Document layout detection data:
---*---

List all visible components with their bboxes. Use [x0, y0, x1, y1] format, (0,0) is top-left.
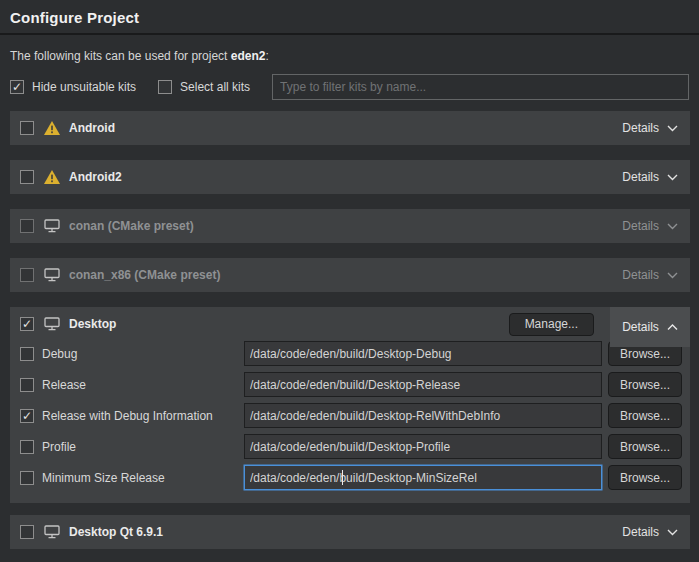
- kit-row-conan-x86[interactable]: conan_x86 (CMake preset) Details: [10, 258, 690, 292]
- details-toggle: Details: [620, 268, 680, 282]
- kit-name: Android: [69, 121, 115, 135]
- path-field-wrap: [244, 372, 602, 397]
- build-dir-input-debug[interactable]: [244, 341, 602, 366]
- warning-icon: [44, 121, 60, 135]
- project-name: eden2: [231, 49, 266, 63]
- subtitle-colon: :: [265, 49, 268, 63]
- chevron-down-icon: [667, 125, 678, 132]
- chevron-down-icon: [667, 529, 678, 536]
- chevron-down-icon: [667, 272, 678, 279]
- path-field-wrap: [244, 465, 602, 490]
- kit-checkbox[interactable]: [20, 121, 34, 135]
- chevron-down-icon: [667, 174, 678, 181]
- config-row-minsizerel: Minimum Size Release Browse...: [20, 465, 682, 490]
- desktop-monitor-icon: [44, 317, 60, 331]
- kit-filter-controls: ✓ Hide unsuitable kits Select all kits: [10, 74, 689, 100]
- build-dir-input-release[interactable]: [244, 372, 602, 397]
- build-dir-input-relwithdebinfo[interactable]: [244, 403, 602, 428]
- config-label: Minimum Size Release: [42, 471, 234, 485]
- build-dir-input-minsizerel[interactable]: [244, 465, 602, 490]
- path-field-wrap: [244, 403, 602, 428]
- browse-button[interactable]: Browse...: [608, 372, 682, 397]
- kit-checkbox[interactable]: [20, 170, 34, 184]
- kit-row-android[interactable]: Android Details: [10, 111, 690, 145]
- desktop-monitor-icon: [44, 219, 60, 233]
- kit-list: Android Details Android2 Details conan (…: [0, 111, 699, 549]
- config-label: Debug: [42, 347, 234, 361]
- browse-button[interactable]: Browse...: [608, 465, 682, 490]
- config-checkbox[interactable]: ✓: [20, 409, 34, 423]
- hide-unsuitable-label: Hide unsuitable kits: [32, 80, 136, 94]
- config-checkbox[interactable]: [20, 471, 34, 485]
- select-all-kits-option[interactable]: Select all kits: [158, 80, 250, 94]
- desktop-monitor-icon: [44, 268, 60, 282]
- config-label: Release with Debug Information: [42, 409, 234, 423]
- kit-name: Android2: [69, 170, 122, 184]
- kit-row-android2[interactable]: Android2 Details: [10, 160, 690, 194]
- kit-name: Desktop: [69, 317, 116, 331]
- config-row-profile: Profile Browse...: [20, 434, 682, 459]
- details-toggle-area[interactable]: Details: [610, 307, 690, 347]
- browse-button[interactable]: Browse...: [608, 434, 682, 459]
- select-all-label: Select all kits: [180, 80, 250, 94]
- kit-checkbox[interactable]: [20, 268, 34, 282]
- kit-panel-desktop: Details ✓ Desktop Manage... Debug Browse…: [10, 307, 690, 503]
- text-cursor: [342, 470, 343, 485]
- browse-button[interactable]: Browse...: [608, 403, 682, 428]
- subtitle-text: The following kits can be used for proje…: [10, 49, 231, 63]
- chevron-down-icon: [667, 223, 678, 230]
- page-header: Configure Project: [0, 0, 699, 35]
- select-all-checkbox[interactable]: [158, 80, 172, 94]
- config-row-release: Release Browse...: [20, 372, 682, 397]
- details-label: Details: [622, 268, 659, 282]
- kit-row-desktop-qt[interactable]: Desktop Qt 6.9.1 Details: [10, 515, 690, 549]
- config-row-relwithdebinfo: ✓ Release with Debug Information Browse.…: [20, 403, 682, 428]
- kit-checkbox[interactable]: ✓: [20, 317, 34, 331]
- details-label: Details: [622, 219, 659, 233]
- kit-name: conan_x86 (CMake preset): [69, 268, 220, 282]
- kit-name: Desktop Qt 6.9.1: [69, 525, 163, 539]
- details-label: Details: [622, 121, 659, 135]
- config-checkbox[interactable]: [20, 440, 34, 454]
- desktop-monitor-icon: [44, 525, 60, 539]
- page-title: Configure Project: [10, 9, 689, 26]
- config-label: Profile: [42, 440, 234, 454]
- kit-name: conan (CMake preset): [69, 219, 194, 233]
- details-toggle[interactable]: Details: [620, 121, 680, 135]
- details-toggle[interactable]: Details: [620, 525, 680, 539]
- manage-kits-button[interactable]: Manage...: [509, 313, 594, 336]
- kit-row-desktop[interactable]: ✓ Desktop Manage...: [10, 307, 690, 341]
- hide-unsuitable-kits-option[interactable]: ✓ Hide unsuitable kits: [10, 80, 136, 94]
- config-label: Release: [42, 378, 234, 392]
- chevron-up-icon: [667, 324, 678, 331]
- details-label: Details: [622, 525, 659, 539]
- warning-icon: [44, 170, 60, 184]
- config-checkbox[interactable]: [20, 378, 34, 392]
- kit-row-conan[interactable]: conan (CMake preset) Details: [10, 209, 690, 243]
- details-label: Details: [622, 320, 659, 334]
- details-toggle[interactable]: Details: [620, 320, 680, 334]
- path-field-wrap: [244, 434, 602, 459]
- details-toggle[interactable]: Details: [620, 170, 680, 184]
- kits-subtitle: The following kits can be used for proje…: [10, 49, 689, 63]
- build-dir-input-profile[interactable]: [244, 434, 602, 459]
- config-row-debug: Debug Browse...: [20, 341, 682, 366]
- details-label: Details: [622, 170, 659, 184]
- kit-checkbox[interactable]: [20, 525, 34, 539]
- path-field-wrap: [244, 341, 602, 366]
- hide-unsuitable-checkbox[interactable]: ✓: [10, 80, 24, 94]
- kit-checkbox[interactable]: [20, 219, 34, 233]
- config-checkbox[interactable]: [20, 347, 34, 361]
- details-toggle: Details: [620, 219, 680, 233]
- kit-filter-input[interactable]: [272, 74, 689, 100]
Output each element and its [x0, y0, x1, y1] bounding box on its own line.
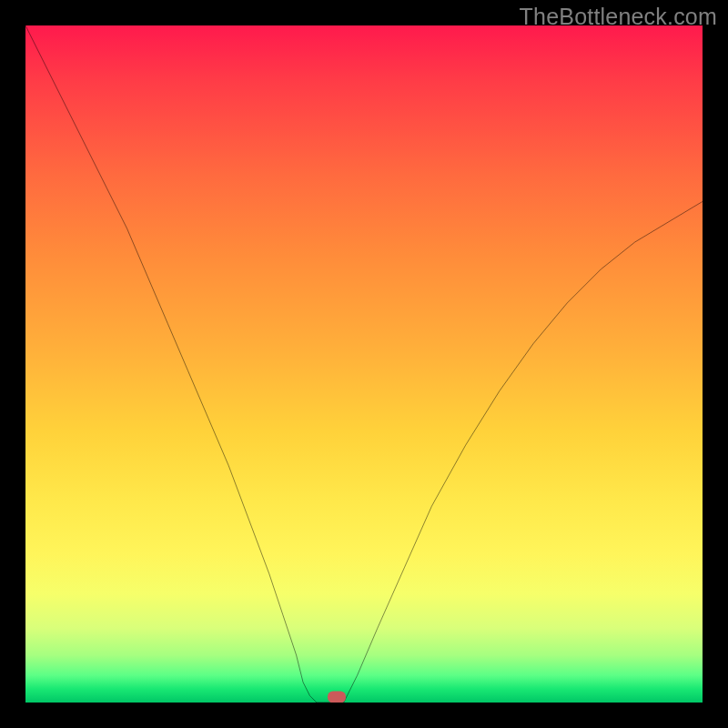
curve-path: [25, 25, 703, 703]
watermark-text: TheBottleneck.com: [520, 4, 717, 30]
min-marker: [328, 692, 346, 703]
chart-frame: TheBottleneck.com: [0, 0, 728, 728]
plot-area: [25, 25, 703, 703]
bottleneck-curve: [25, 25, 703, 703]
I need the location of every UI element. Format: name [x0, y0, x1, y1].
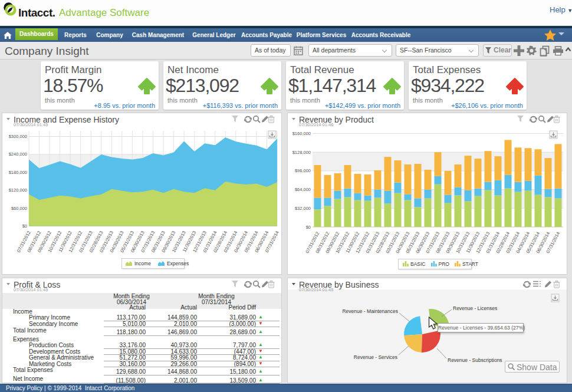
svg-text:$128,000: $128,000	[292, 150, 311, 155]
svg-text:Revenue - Maintenances: Revenue - Maintenances	[342, 308, 398, 314]
svg-text:Revenue - Subscriptions: Revenue - Subscriptions	[448, 357, 502, 363]
svg-text:$160,000: $160,000	[292, 131, 311, 136]
svg-text:$300,000: $300,000	[9, 134, 27, 139]
svg-text:Revenue - Services: Revenue - Services	[354, 354, 397, 360]
svg-text:$32,000: $32,000	[295, 206, 311, 211]
svg-text:$64,000: $64,000	[295, 187, 311, 192]
svg-text:$0: $0	[306, 225, 311, 230]
svg-text:$180,000: $180,000	[9, 170, 27, 175]
svg-text:$60,000: $60,000	[11, 206, 27, 211]
svg-text:$120,000: $120,000	[9, 187, 27, 193]
svg-text:$240,000: $240,000	[9, 151, 27, 157]
svg-text:$0: $0	[22, 223, 27, 229]
svg-text:Revenue - Licenses: Revenue - Licenses	[453, 305, 497, 311]
svg-text:$96,000: $96,000	[295, 168, 311, 173]
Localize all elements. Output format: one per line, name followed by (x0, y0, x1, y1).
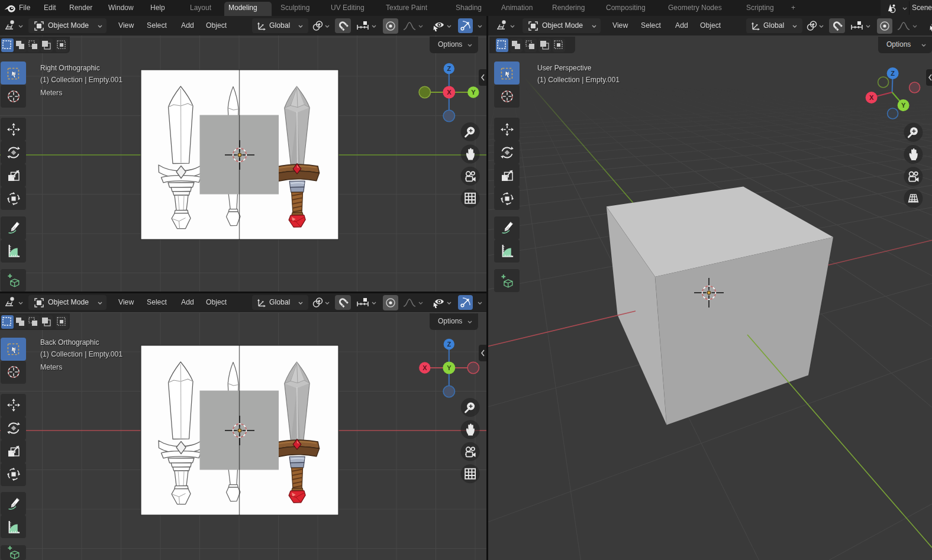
svg-text:Z: Z (891, 70, 895, 77)
svg-text:Z: Z (447, 341, 451, 348)
svg-text:X: X (447, 89, 452, 96)
svg-text:Z: Z (447, 65, 451, 72)
svg-text:Y: Y (471, 89, 476, 96)
svg-text:Y: Y (447, 364, 452, 371)
svg-text:X: X (423, 364, 427, 371)
svg-text:X: X (869, 94, 874, 101)
svg-text:Y: Y (901, 102, 906, 109)
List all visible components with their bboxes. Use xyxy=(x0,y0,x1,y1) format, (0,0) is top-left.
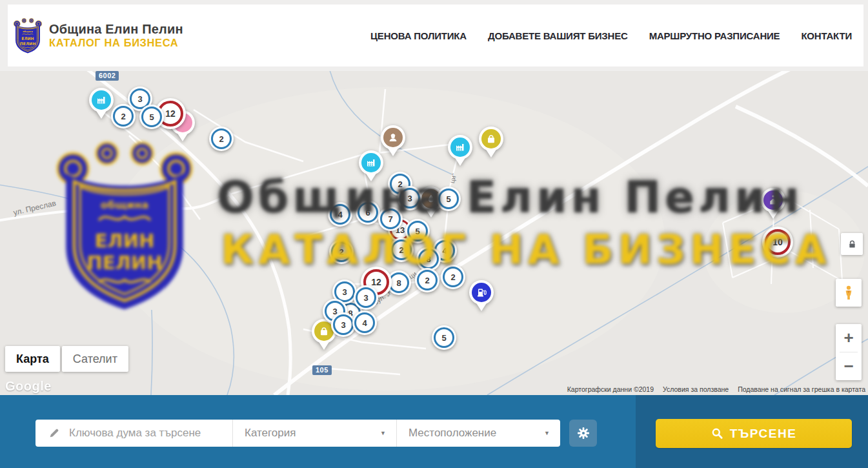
attribution-copyright: Картографски данни ©2019 xyxy=(567,385,654,393)
svg-text:ЕЛИН: ЕЛИН xyxy=(21,36,34,41)
chevron-down-icon: ▼ xyxy=(380,430,386,436)
map-cluster-marker[interactable]: 6 xyxy=(356,200,380,225)
map-cluster-marker[interactable]: 2 xyxy=(389,238,414,262)
keyword-search-input[interactable] xyxy=(60,427,232,440)
svg-text:ПЕЛИН: ПЕЛИН xyxy=(20,41,35,45)
map-type-satellite-button[interactable]: Сателит xyxy=(62,346,128,372)
map-cluster-marker[interactable]: 5 xyxy=(139,105,164,129)
advanced-search-button[interactable] xyxy=(569,420,597,447)
map-cluster-marker[interactable]: 2 xyxy=(209,127,234,151)
pencil-icon xyxy=(48,427,60,439)
nav-pricing[interactable]: ЦЕНОВА ПОЛИТИКА xyxy=(370,30,467,41)
map-cluster-marker[interactable]: 2 xyxy=(329,239,354,264)
map-cluster-marker[interactable]: 7 xyxy=(378,207,403,231)
category-select-value: Категория xyxy=(245,427,296,440)
header: община ЕЛИН ПЕЛИН Община Елин Пелин КАТА… xyxy=(8,5,863,66)
map-cluster-marker[interactable]: 4 xyxy=(352,310,377,335)
map-type-map-button[interactable]: Карта xyxy=(5,346,60,372)
map-pin-church[interactable] xyxy=(761,188,785,220)
map-cluster-marker[interactable]: 10 xyxy=(762,227,793,258)
map-pin-factory[interactable] xyxy=(89,88,114,120)
map-cluster-marker[interactable]: 5 xyxy=(432,325,456,350)
map-type-control: Карта Сателит xyxy=(5,346,128,372)
location-select[interactable]: Местоположение ▼ xyxy=(397,420,560,447)
municipality-emblem-icon: община ЕЛИН ПЕЛИН xyxy=(13,17,43,54)
page: община ЕЛИН ПЕЛИН Община Елин Пелин КАТА… xyxy=(0,0,868,468)
attribution-report-link[interactable]: Подаване на сигнал за грешка в картата xyxy=(738,385,865,393)
search-button[interactable]: ТЪРСЕНЕ xyxy=(656,419,852,448)
map-canvas[interactable]: ул. Преславбул. „Новоселцици“ 6002105 32… xyxy=(0,71,868,395)
gear-icon xyxy=(577,427,590,440)
map-attribution: Картографски данни ©2019 Условия за полз… xyxy=(567,385,865,393)
search-button-label: ТЪРСЕНЕ xyxy=(730,427,797,441)
keyword-section xyxy=(35,420,232,447)
location-select-value: Местоположение xyxy=(409,427,496,440)
map-pin-factory[interactable] xyxy=(448,135,472,167)
brand[interactable]: община ЕЛИН ПЕЛИН Община Елин Пелин КАТА… xyxy=(13,17,183,54)
map-cluster-marker[interactable]: 4 xyxy=(328,202,352,227)
search-icon xyxy=(711,427,723,440)
map-cluster-marker[interactable]: 5 xyxy=(436,187,461,211)
attribution-terms-link[interactable]: Условия за ползване xyxy=(663,385,729,393)
nav-add-business[interactable]: ДОБАВЕТЕ ВАШИЯТ БИЗНЕС xyxy=(488,30,628,41)
map-cluster-marker[interactable]: 2 xyxy=(441,265,465,289)
zoom-out-button[interactable]: − xyxy=(836,352,862,380)
map-cluster-marker[interactable]: 2 xyxy=(415,268,439,292)
lock-icon xyxy=(847,239,857,249)
pegman-icon xyxy=(842,285,856,301)
map-pin-factory[interactable] xyxy=(359,150,383,183)
main-nav: ЦЕНОВА ПОЛИТИКА ДОБАВЕТЕ ВАШИЯТ БИЗНЕС М… xyxy=(370,5,852,66)
search-bar: ТЪРСЕНЕ Категория ▼ Местоположение ▼ xyxy=(0,395,868,468)
street-view-pegman[interactable] xyxy=(836,279,862,307)
brand-title: Община Елин Пелин xyxy=(49,22,183,37)
map-cluster-marker[interactable]: 3 xyxy=(398,186,422,210)
search-bar-right-panel: ТЪРСЕНЕ xyxy=(636,395,868,468)
map-pin-fuel[interactable] xyxy=(469,280,494,312)
map-pin-worker[interactable] xyxy=(381,125,405,158)
svg-text:община: община xyxy=(23,30,33,32)
zoom-in-button[interactable]: + xyxy=(836,324,862,352)
nav-contacts[interactable]: КОНТАКТИ xyxy=(801,30,852,41)
nav-route-schedule[interactable]: МАРШРУТНО РАЗПИСАНИЕ xyxy=(649,30,780,41)
map-pin-bag[interactable] xyxy=(479,127,503,159)
chevron-down-icon: ▼ xyxy=(544,430,550,436)
map-cluster-marker[interactable]: 2 xyxy=(111,104,136,128)
zoom-control: + − xyxy=(836,324,862,380)
map-markers-layer: 321252253461375224822812833334510 xyxy=(0,71,868,395)
brand-subtitle: КАТАЛОГ НА БИЗНЕСА xyxy=(49,37,183,49)
search-fields: Категория ▼ Местоположение ▼ xyxy=(35,420,560,447)
map-cluster-marker[interactable]: 3 xyxy=(354,285,378,310)
lock-control[interactable] xyxy=(841,233,863,255)
category-select[interactable]: Категория ▼ xyxy=(233,420,396,447)
google-logo[interactable]: Google xyxy=(5,379,52,394)
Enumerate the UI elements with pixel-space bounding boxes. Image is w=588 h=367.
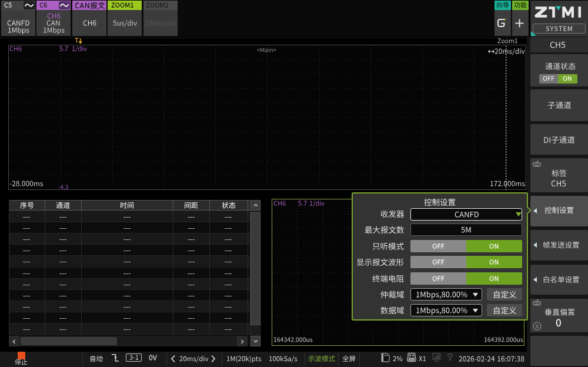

---*---

◆ **WHAT YOU NEED TO DO**
Copy out all lines above holding "ВАШИЯТ".

◆ **WRITTEN REPLY**
nav-add-business[interactable]: ДОБАВЕТЕ ВАШИЯТ БИЗНЕС xyxy=(488,30,628,41)
main-nav: ЦЕНОВА ПОЛИТИКА ДОБАВЕТЕ ВАШИЯТ БИЗНЕС М… xyxy=(370,5,852,66)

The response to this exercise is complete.